◆ **Data records**
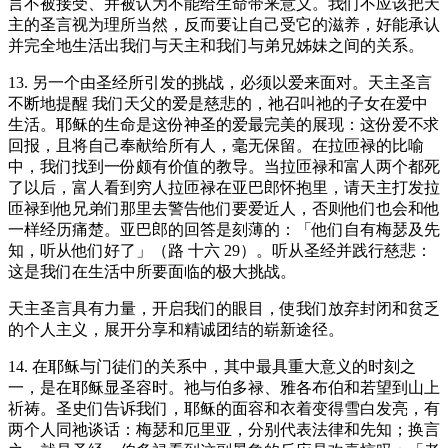
言不被接受、并被认为不能给生命带来意义。我们不应该把天
主的圣言视为理所当然，反而要让自己受它的滋养，好能承认
并完全地生活出我们与天主和我们与弟兄姊妹之间的关系。
13. 另一个由圣经所引发的挑战，必须以爱来面对。天主圣言
不断地提醒 我们天父的爱是慈悲的，祂召叫祂的子女在爱中
生活。耶稣的生命是这份神圣的爱最完美的展现：这份爱不求
回报，且将自己奉献给所有人，毫无保留。在拉匝禄的比喻
中，我们找到一份颇有价值的教导。当拉匝禄和富人两个都死
了以后，富人看到穷人拉匝禄在亚巴郎怀抱里，请天主打发拉
匝禄到他兄弟们那里去警告他们要爱近人，否则他们也会和他
一样经历痛楚。亚巴郎的回答是刻薄的：「他们自有梅瑟及先
知，听从他们好了」（路 十六 29）。听从圣经并践行慈悲：
这是我们在生活中所要面临的极大挑战。
天主圣言具有力量，开启我们的眼目，使我们放弃封闭和贫乏
的个人主义，展开分享和精诚团结的崭新途径。
14. 在耶稣与门徒们的关系中，其中最具重大意义的时刻之
一，是在耶稣显圣容时。祂与伯多禄、雅各布伯和若望到山上
祈祷。圣史们告诉我们，耶稣的面容和衣着变得雪白发亮，有
两个人同祂谈话：梅瑟和厄里亚，分别代表法律和先知；换言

◆ **Instructions for the task**
Would you reproduce the records exactly as they stand, but without the pictures?

◆ **Task response**
言不被接受、并被认为不能给生命带来意义。我们不应该把天
主的圣言视为理所当然，反而要让自己受它的滋养，好能承认
并完全地生活出我们与天主和我们与弟兄姊妹之间的关系。
13. 另一个由圣经所引发的挑战，必须以爱来面对。天主圣言
不断地提醒 我们天父的爱是慈悲的，祂召叫祂的子女在爱中
生活。耶稣的生命是这份神圣的爱最完美的展现：这份爱不求
回报，且将自己奉献给所有人，毫无保留。在拉匝禄的比喻
中，我们找到一份颇有价值的教导。当拉匝禄和富人两个都死
了以后，富人看到穷人拉匝禄在亚巴郎怀抱里，请天主打发拉
匝禄到他兄弟们那里去警告他们要爱近人，否则他们也会和他
一样经历痛楚。亚巴郎的回答是刻薄的：「他们自有梅瑟及先
知，听从他们好了」（路 十六 29）。听从圣经并践行慈悲：
这是我们在生活中所要面临的极大挑战。
天主圣言具有力量，开启我们的眼目，使我们放弃封闭和贫乏
的个人主义，展开分享和精诚团结的崭新途径。
14. 在耶稣与门徒们的关系中，其中最具重大意义的时刻之
一，是在耶稣显圣容时。祂与伯多禄、雅各布伯和若望到山上
祈祷。圣史们告诉我们，耶稣的面容和衣着变得雪白发亮，有
两个人同祂谈话：梅瑟和厄里亚，分别代表法律和先知；换言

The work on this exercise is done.